Simulcasts of Bill Press' and Stephanie Miller's radio shows are Current TV's new 6AM-12 noon line-up

It's far too early to predict how this experiment will turn out but they are starting from a significant disadvantage.  Unlike the other cable news outlets, Current TV is not offered on any of the major cable or satellite provider's basic programming packages and must be viewed via a digital tuner or recording device (which may incur an additional cost).  Their 30-million household reach is dwarfed by the over 100 million enjoyed by both Fox News and CNN and the near 80 million for MSNBC.  This is not a unique phenomenon for progressive-based programming in the US, where even their most listened-to radio shows have only a fraction of the outlets--and audiences--enjoyed by their conservative rivals.  Technology, such as satellite radio and podcasts, help to mitigate the physical impediments that used to limit a person's choices in programming but initial equipment purchases and monthly subscription fees can cost significantly more than the $10 to $20 one-time outlay to buy a portable radio at the local electronics  store.  Putting Press and Miller on in the morning is a smart economical move on Current TV's part and could be a win-win for them as well as the hosts who could see an increase in their overall audiences (and SiriusXM's boneheaded decision to broadcast The Alex Bennett Program  right in the middle of their former 6-hour morning block on that carrier's progressive channel might've spurred Current TV's decision to carry them).

Will Current TV ever really compete with the new "Big Three"?

Another issue that I foresee is that of journalistic credibility.  While offering its viewers news, opinion and analysis, it lacks a core news operation to provide indigenous reporting on the events of the day, instead relying upon other news sources to base their programming upon.  CNN was the first dedicated cable news outlet and MSNBC leans heavily on its parent company's NBC News division for information gathering.  Even though it is highly slanted to conservative causes, Fox News does have a journalistic core that is often, unfortunately, overruled by its opinion-based programming elements.  I watched a little of Stephanie Miller's Talking Liberally show this morning and during the 10AM top-of-the-hour segment (0:00 to 5:00 after the hour when radio affiliates normally break away for syndicated or local news updates) a Current TV personality (unfortunately I didn't catch her name) brought up a few headlines with the on-air personalities before they went back to their radio programming.  A news division was promised with the Olbermann's hiring but has yet to materialize in the 13+ months since that announcement was made.
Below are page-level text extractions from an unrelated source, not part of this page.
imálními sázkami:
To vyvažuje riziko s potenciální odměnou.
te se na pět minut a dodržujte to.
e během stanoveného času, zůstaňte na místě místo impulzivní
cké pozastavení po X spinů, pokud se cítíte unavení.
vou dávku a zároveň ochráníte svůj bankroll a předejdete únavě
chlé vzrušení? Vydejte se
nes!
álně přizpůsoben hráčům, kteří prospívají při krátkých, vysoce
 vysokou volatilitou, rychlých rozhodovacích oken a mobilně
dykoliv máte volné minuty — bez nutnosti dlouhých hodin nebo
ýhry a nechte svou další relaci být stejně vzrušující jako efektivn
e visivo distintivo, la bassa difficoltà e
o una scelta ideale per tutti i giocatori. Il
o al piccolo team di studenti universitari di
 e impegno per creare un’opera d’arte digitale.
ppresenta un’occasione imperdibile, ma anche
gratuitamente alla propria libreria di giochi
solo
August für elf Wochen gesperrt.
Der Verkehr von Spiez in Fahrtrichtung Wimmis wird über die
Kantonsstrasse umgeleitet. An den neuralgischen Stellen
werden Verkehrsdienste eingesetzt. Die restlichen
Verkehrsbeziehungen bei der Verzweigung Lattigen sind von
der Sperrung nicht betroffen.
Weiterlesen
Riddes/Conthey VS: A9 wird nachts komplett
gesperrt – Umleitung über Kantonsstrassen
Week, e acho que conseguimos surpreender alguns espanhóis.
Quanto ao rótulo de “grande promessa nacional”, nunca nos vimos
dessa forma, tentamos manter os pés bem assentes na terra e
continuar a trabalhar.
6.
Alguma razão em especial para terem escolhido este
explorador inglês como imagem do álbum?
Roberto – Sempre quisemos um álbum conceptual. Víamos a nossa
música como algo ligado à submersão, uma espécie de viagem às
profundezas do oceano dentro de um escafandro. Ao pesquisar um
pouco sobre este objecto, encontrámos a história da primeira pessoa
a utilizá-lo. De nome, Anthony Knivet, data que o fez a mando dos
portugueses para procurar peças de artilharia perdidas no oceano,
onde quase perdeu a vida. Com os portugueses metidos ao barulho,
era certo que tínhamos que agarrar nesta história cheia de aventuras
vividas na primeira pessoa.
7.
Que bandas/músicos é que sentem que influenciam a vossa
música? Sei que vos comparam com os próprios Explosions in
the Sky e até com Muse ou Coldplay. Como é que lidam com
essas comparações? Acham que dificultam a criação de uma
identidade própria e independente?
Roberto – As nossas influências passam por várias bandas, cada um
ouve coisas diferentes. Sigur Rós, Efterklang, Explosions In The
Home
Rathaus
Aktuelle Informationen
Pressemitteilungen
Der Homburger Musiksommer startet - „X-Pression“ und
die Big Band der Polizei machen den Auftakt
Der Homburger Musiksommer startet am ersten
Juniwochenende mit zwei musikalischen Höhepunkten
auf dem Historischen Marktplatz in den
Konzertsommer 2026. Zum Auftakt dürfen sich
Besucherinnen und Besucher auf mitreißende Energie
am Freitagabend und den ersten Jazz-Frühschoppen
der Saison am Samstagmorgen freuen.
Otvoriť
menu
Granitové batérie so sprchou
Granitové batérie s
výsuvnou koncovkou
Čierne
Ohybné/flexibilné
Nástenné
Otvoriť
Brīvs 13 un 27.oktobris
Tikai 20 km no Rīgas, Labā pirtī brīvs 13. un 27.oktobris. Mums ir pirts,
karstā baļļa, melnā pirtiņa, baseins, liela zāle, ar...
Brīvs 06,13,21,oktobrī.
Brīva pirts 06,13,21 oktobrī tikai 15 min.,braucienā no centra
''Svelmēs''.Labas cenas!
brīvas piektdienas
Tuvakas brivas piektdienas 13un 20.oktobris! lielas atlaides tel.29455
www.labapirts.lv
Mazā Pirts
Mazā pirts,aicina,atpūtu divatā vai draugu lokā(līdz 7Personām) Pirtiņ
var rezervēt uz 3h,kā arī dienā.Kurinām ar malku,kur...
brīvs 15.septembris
A print ad announcing Keith Olbermann's debut on Current TV last summer.

Despite these obstacles, I do wish them well and I will try to keep up with their live programming or through delayed viewing on my DVR.  I had other things going on in my life (military career, raising a family) that prevented me from dwelling on the early years of the other cable news outlets but I'm guessing that they had similar hurdles along the pathways to their present positions in the overall media market.  It would be nice to look back 10 years from now to see where Current TV eventually ends up--or to see if it even exists at all.  Sadly, having such a bipolar outlook is now considered 'normal' in today's media reality.